A total of 16455 hydroxymethylated genes were identified. Sequencing results showed that 32 genes had significant 5hmC modification differences between HBsAg carriers and liver cancer patients, of which 30 were upregulated and 2 downregulated in patients with HCC compared with HBsAg-positive carriers. Significant 5hmC modification differences between liver cirrhosis and liver cancer patients were identified in 20 genes, of which 17 were upregulated and 3 were downregulated in patients with HCC compared with those with cirrhosis. These genes may have potential loci that are undiscovered or unelucidated, which contribute to the development and progression of liver cancer. Analysis of gene ontology enrichment and Kyoto Encyclopedia of Genes and Genomes showed that the major signaling pathways involved in the differential genes were biliary secretion and insulin secretion. The analysis of protein interactions showed that the important genes in the protein-protein interaction network were phosphoenolpyruvate carboxykinase and solute carrier family 2.

CONCLUSION

The occurrence and development of liver cancer involves multiple genes and pathways, which may be potential targets for preventing hepatitis B carriers from developing liver cancer.

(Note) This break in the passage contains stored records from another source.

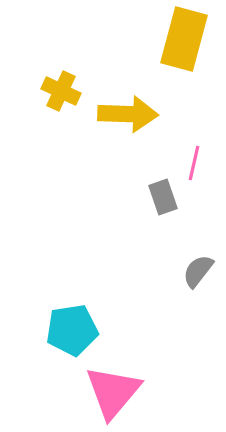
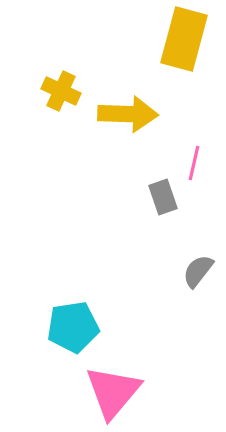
cyan pentagon: moved 1 px right, 3 px up
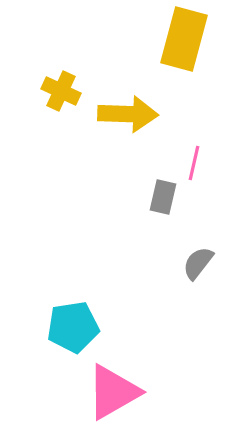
gray rectangle: rotated 32 degrees clockwise
gray semicircle: moved 8 px up
pink triangle: rotated 20 degrees clockwise
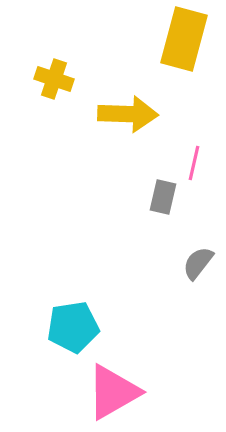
yellow cross: moved 7 px left, 12 px up; rotated 6 degrees counterclockwise
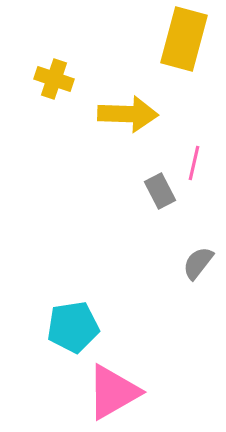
gray rectangle: moved 3 px left, 6 px up; rotated 40 degrees counterclockwise
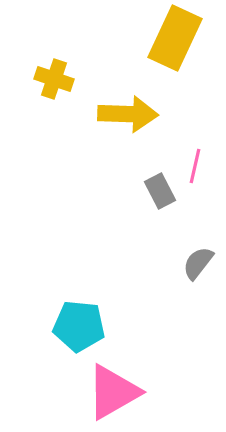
yellow rectangle: moved 9 px left, 1 px up; rotated 10 degrees clockwise
pink line: moved 1 px right, 3 px down
cyan pentagon: moved 6 px right, 1 px up; rotated 15 degrees clockwise
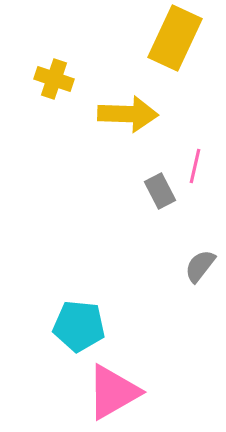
gray semicircle: moved 2 px right, 3 px down
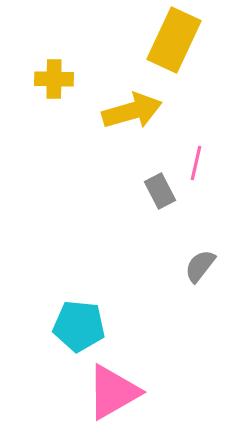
yellow rectangle: moved 1 px left, 2 px down
yellow cross: rotated 18 degrees counterclockwise
yellow arrow: moved 4 px right, 3 px up; rotated 18 degrees counterclockwise
pink line: moved 1 px right, 3 px up
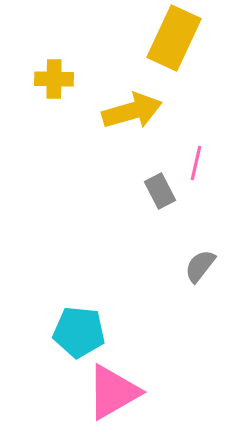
yellow rectangle: moved 2 px up
cyan pentagon: moved 6 px down
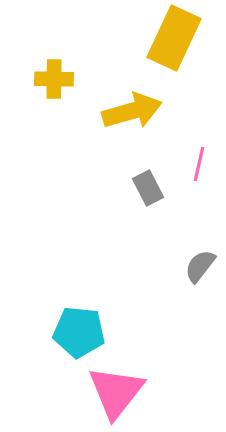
pink line: moved 3 px right, 1 px down
gray rectangle: moved 12 px left, 3 px up
pink triangle: moved 3 px right; rotated 22 degrees counterclockwise
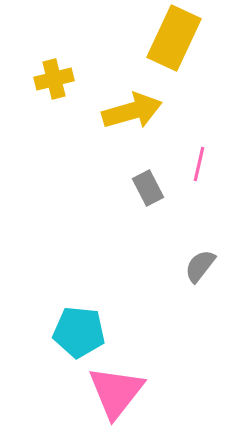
yellow cross: rotated 15 degrees counterclockwise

Keywords: Hepatitis B surface antigen, 5-hydroxymethylcytosine, Hepatocellular carcinoma, Liver cancer, DNA sequencing, Differentially expressed genes

Core Tip: Major signaling pathways involved in differentially expressed genes are biliary secretion and insulin secretion. Abnormal secretion of bile and insulin in tumor cells may promote or symbolize the occurrence and development of liver cancer. SLC2A2 and PCK1 are the central nodes of the differential genes, which may be most closely related to the occurrence of liver cancer. FABP1, APOC3, SI, KRT20, SLC5A1, SLC10A2, RBP2, and AKR1B10 may be key genes in the protein regulatory network, and these genes may play regulatory roles after modification by 5-hydroxymethylcytosine (5hmC). Therefore, we suggest that the difference in 5hmC modification levels is related to the occurrence and progression of liver cancer.